Problem statement - Transcribe the whole listing without a single picture.

>>>>>

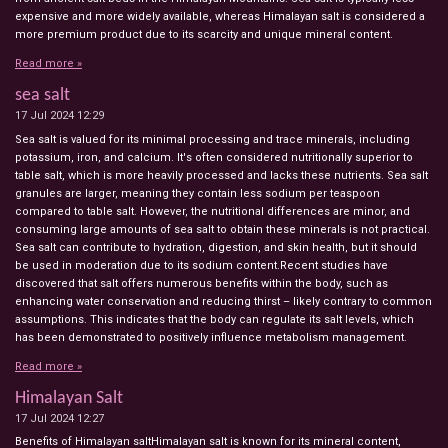
expensive and more widely available, whereas Himalayan salt is considered a
more premium product due to its scarcity and unique mineral content.
Read more »
sea salt
17 Jul 2024
12:29
Sea salt is valued for its minimal processing and trace minerals, including
potassium, iron, and calcium. It's often considered nutritionally superior to
table salt, which is more heavily processed and lacks these nutrients. Sea salt
granules are larger, meaning they contain less sodium per teaspoon
compared to table salt. However, the nutritional differences are minor, and
consuming large amounts of sea salt to obtain these minerals is not practical.
Sea salt can contribute to hydration, digestion, and skin health, but it should
be used in moderation due to its sodium content.Recent studies have
discovered that salt offers numerous benefits within the body, such as
enhancing water conservation and reducing thirst – likely contrary to common
assumptions. This indicates that the body can regulate its salt levels, which
has been demonstrated to positively influence metabolism management.
Read more »
Himalayan Salt
17 Jul 2024
12:27
Benefits of Himalayan saltHimalayan salt is known for its mineral content,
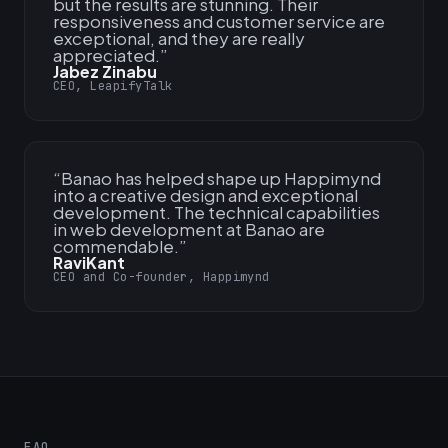
but the results are stunning. Their
responsiveness and customer service are
exceptional, and they are really
appreciated.
”
Jabez Zinabu
CEO, LeapifyTalk
“
Banao has helped shape up Happimynd
into a creative design and exceptional
development. The technical capabilities
in web development at Banao are
commendable.
”
RaviKant
CEO and Co-founder, Happimynd
FAQ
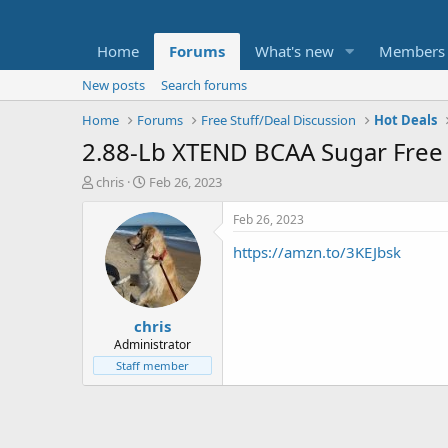
Home
Forums
What's new
Members
New posts
Search forums
Home
Forums
Free Stuff/Deal Discussion
Hot Deals
2.88-Lb XTEND BCAA Sugar Free 
T
S
chris
Feb 26, 2023
h
t
r
a
Feb 26, 2023
e
r
https://amzn.to/3KEJbsk
a
t
d
d
s
a
t
t
chris
a
e
r
Administrator
t
Staff member
e
r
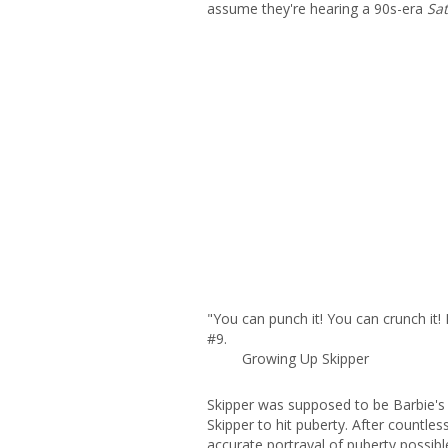
assume they're hearing a 90s-era
Sat
"You can punch it! You can crunch it! 
#9.
Growing Up Skipper
Skipper was supposed to be Barbie's li
Skipper to hit puberty. After countle
accurate portrayal of puberty possibl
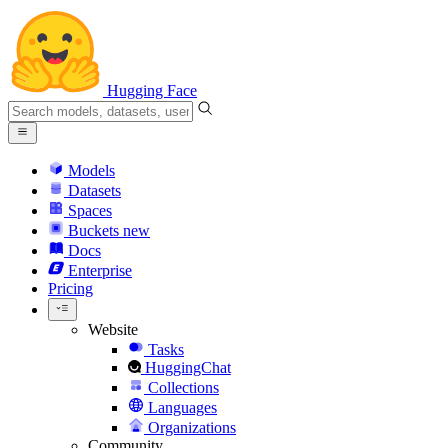
Hugging Face
Models
Datasets
Spaces
Buckets
new
Docs
Enterprise
Pricing
Website
Tasks
HuggingChat
Collections
Languages
Organizations
Community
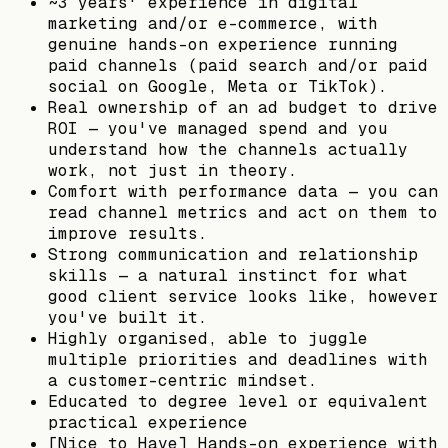
~3 years' experience in digital
marketing and/or e-commerce, with
genuine hands-on experience running
paid channels (paid search and/or paid
social on Google, Meta or TikTok).
Real ownership of an ad budget to drive
ROI — you've managed spend and you
understand how the channels actually
work, not just in theory.
Comfort with performance data — you can
read channel metrics and act on them to
improve results.
Strong communication and relationship
skills — a natural instinct for what
good client service looks like, however
you've built it.
Highly organised, able to juggle
multiple priorities and deadlines with
a customer-centric mindset.
Educated to degree level or equivalent
practical experience
[Nice to Have] Hands-on experience with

<<<<<

Expected answer -
expensive and more widely available, whereas Himalayan salt is considered a
more premium product due to its scarcity and unique mineral content.
Read more »
sea salt
17 Jul 2024
12:29
Sea salt is valued for its minimal processing and trace minerals, including
potassium, iron, and calcium. It's often considered nutritionally superior to
table salt, which is more heavily processed and lacks these nutrients. Sea salt
granules are larger, meaning they contain less sodium per teaspoon
compared to table salt. However, the nutritional differences are minor, and
consuming large amounts of sea salt to obtain these minerals is not practical.
Sea salt can contribute to hydration, digestion, and skin health, but it should
be used in moderation due to its sodium content.Recent studies have
discovered that salt offers numerous benefits within the body, such as
enhancing water conservation and reducing thirst – likely contrary to common
assumptions. This indicates that the body can regulate its salt levels, which
has been demonstrated to positively influence metabolism management.
Read more »
Himalayan Salt
17 Jul 2024
12:27
Benefits of Himalayan saltHimalayan salt is known for its mineral content,
but the results are stunning. Their
responsiveness and customer service are
exceptional, and they are really
appreciated.
”
Jabez Zinabu
CEO, LeapifyTalk
“
Banao has helped shape up Happimynd
into a creative design and exceptional
development. The technical capabilities
in web development at Banao are
commendable.
”
RaviKant
CEO and Co-founder, Happimynd
FAQ
Home
Forums
What's new
Members
New posts
Search forums
Home
Forums
Free Stuff/Deal Discussion
Hot Deals
2.88-Lb XTEND BCAA Sugar Free 
T
S
chris
Feb 26, 2023
h
t
r
a
Feb 26, 2023
e
r
https://amzn.to/3KEJbsk
a
t
d
d
s
a
t
t
chris
a
e
r
Administrator
t
Staff member
e
r
assume they're hearing a 90s-era
Sat
"You can punch it! You can crunch it! 
#9.
Growing Up Skipper
Skipper was supposed to be Barbie's li
Skipper to hit puberty. After countle
accurate portrayal of puberty possibl
Hugging Face
Models
Datasets
Spaces
Buckets
new
Docs
Enterprise
Pricing
Website
Tasks
HuggingChat
Collections
Languages
Organizations
Community
~3 years' experience in digital
marketing and/or e-commerce, with
genuine hands-on experience running
paid channels (paid search and/or paid
social on Google, Meta or TikTok).
Real ownership of an ad budget to drive
ROI — you've managed spend and you
understand how the channels actually
work, not just in theory.
Comfort with performance data — you can
read channel metrics and act on them to
improve results.
Strong communication and relationship
skills — a natural instinct for what
good client service looks like, however
you've built it.
Highly organised, able to juggle
multiple priorities and deadlines with
a customer-centric mindset.
Educated to degree level or equivalent
practical experience
[Nice to Have] Hands-on experience with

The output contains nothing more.